What makes this architecture powerful is the hybrid deployment model: the same components work locally for individual developers and in Kubernetes for enterprise deployments. A developer tests an MCP server integration locally using the CLI, then the infrastructure team deploys that exact configuration to production using the Kubernetes Operator. The Gateway’s policy engine ensures consistent security controls whether you’re running on a laptop or a hundred-node cluster.
Gotcha
The biggest limitation is that ToolHive is solving a problem for a protocol that’s still relatively new. The MCP ecosystem is still developing—while the official registry includes MCP servers, the maturity levels vary. ToolHive itself is under active development, with some components (like the Registry Server, desktop Studio app, and cloud UI) living in separate repositories with their own development cycles.

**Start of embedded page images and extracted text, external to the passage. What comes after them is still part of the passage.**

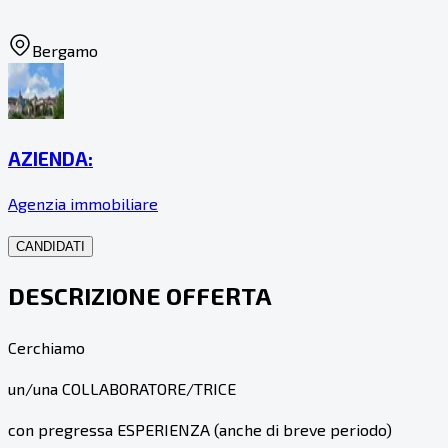
Bergamo
AZIENDA:
Agenzia immobiliare
CANDIDATI
DESCRIZIONE OFFERTA
Cerchiamo
un/una COLLABORATORE/TRICE
con pregressa ESPERIENZA (anche di breve periodo)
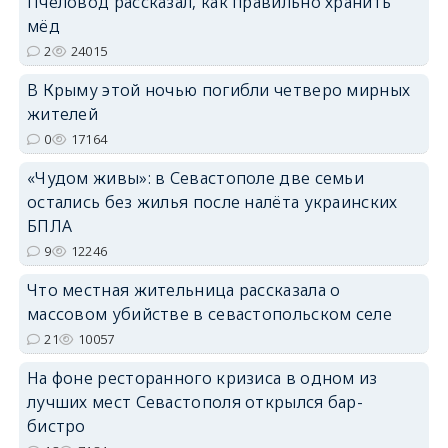
Пчеловод рассказал, как правильно хранить
мёд
2
24015
erid: 2SDnjdPjgYS
В Крыму этой ночью погибли четверо мирных
жителей
0
17164
«Чудом живы»: в Севастополе две семьи
остались без жилья после налёта украинских
erid: 2SDnjdvhGXG
БПЛА
9
12246
Что местная жительница рассказала о
массовом убийстве в севастопольском селе
21
10057
На фоне ресторанного кризиса в одном из
лучших мест Севастополя открылся бар-
бистро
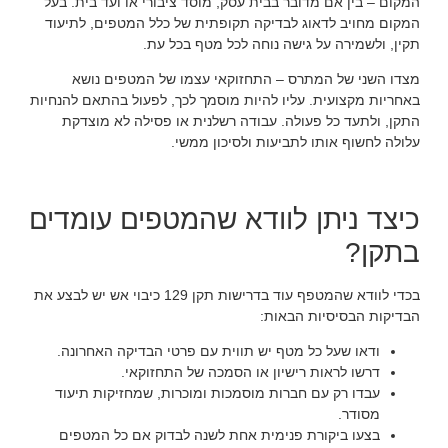
המקום – בין אם מדובר בבית עסק, מוסד ציבורי או ועד בית. בעל
המקום מחויב לדאוג לבדיקה תקופתית של כלל המטפים, לתיעוד
תקין, ולשמירה על גישה נוחה לכל מטף בכל עת.
מצדו השני של המתרס – התחזוקאי עצמו של המטפים נושא
באחריות מקצועית. עליו להיות מוסמך לכך, לפעול בהתאם להנחיות
התקן, ולתעד כל פעולה. עבודה רשלנית או פסילה לא מוצדקת
עלולה לחשוף אותו לתביעות ולסיכון ממשי.
כיצד ניתן לוודא שהמטפים עומדים
בתקן?
בכדי לוודא שהמטפף עוד בדרישות תקן 129 כיבוי אש יש לבצע את
הבדיקות הבסיסיות הבאות:
ודאו שעל כל מטף יש תווית עם פרטי הבדיקה האחרונה.
דרשו לראות רישיון או הסמכה של התחזוקאי.
עבדו רק עם חברות מוסמכות ומוכרות, שמחזיקות תיעוד
מסודר.
בצעו ביקורת פנימית אחת לשנה לבדוק אם כל המטפים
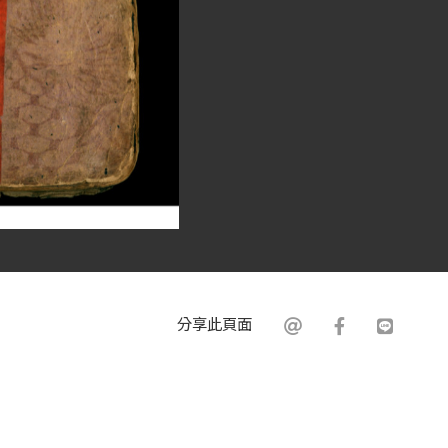
分享此頁面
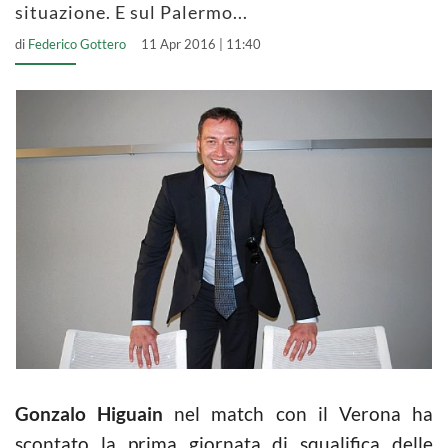
situazione. E sul Palermo...
di
Federico Gottero
11 Apr 2016 | 11:40
Gonzalo Higuain
nel match con il Verona ha
scontato la prima giornata di squalifica delle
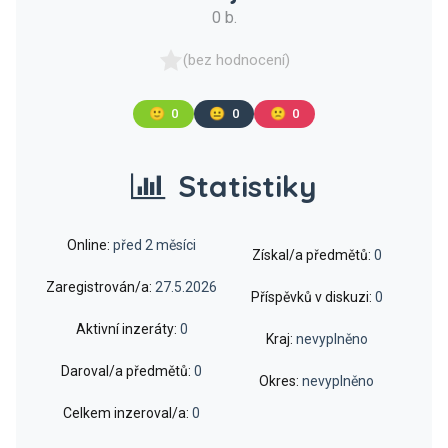
0 b.
(bez hodnocení)
🙂
0
😐
0
🙁
0
Statistiky
Online:
před 2 měsíci
Získal/a předmětů:
0
Zaregistrován/a:
27.5.2026
Příspěvků v diskuzi:
0
Aktivní inzeráty:
0
Kraj:
nevyplněno
Daroval/a předmětů:
0
Okres:
nevyplněno
Celkem inzeroval/a:
0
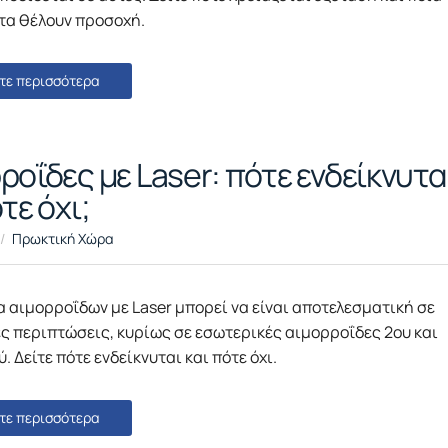
α θέλουν προσοχή.
τε περισσότερα
ροΐδες με Laser: πότε ενδείκνυτα
τε όχι;
Πρωκτική Χώρα
 αιμορροΐδων με Laser μπορεί να είναι αποτελεσματική σε
ς περιπτώσεις, κυρίως σε εσωτερικές αιμορροΐδες 2ου και
. Δείτε πότε ενδείκνυται και πότε όχι.
τε περισσότερα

The infrastructure requirements are non-trivial for what might seem like simple tooling. Running ToolHive locally requires Docker or Podman (another daemon to manage and secure), and the enterprise deployment assumes you already have Kubernetes infrastructure. If you’re a solo developer just wanting to try MCP with Claude Desktop, the official client configuration (a simple JSON file pointing to an npm package) is far simpler. ToolHive’s value proposition is enterprise-scale management and security—it’s overkill for hobbyist use cases. The observability stack (OpenTelemetry and Prometheus integration) also assumes familiarity with these tools; if your organization isn’t already running a metrics pipeline, you’re adding operational complexity alongside ToolHive itself.
Verdict
Use ToolHive if you’re deploying MCP servers for multiple teams in an organization that needs audit trails, SSO integration, policy enforcement, and centralized management. It’s particularly valuable if you’re already running Kubernetes and want to treat AI tool integrations with the same GitOps discipline as other infrastructure. The platform shines when you need to answer questions like “Which teams are using which external APIs through MCP?” or “How do we rotate credentials for MCP servers without touching individual developer machines?” Skip it if you’re a solo developer experimenting with MCP, working in a small team without compliance requirements, or just want to connect Claude Desktop to a couple of npm-based servers. The overhead of running containers, configuring the Gateway, and managing the Registry isn’t justified when a simple JSON configuration file suffices. Also skip it if you’re committed to non-MCP AI tool frameworks like LangChain or if your organization can’t support the operational complexity of another distributed system.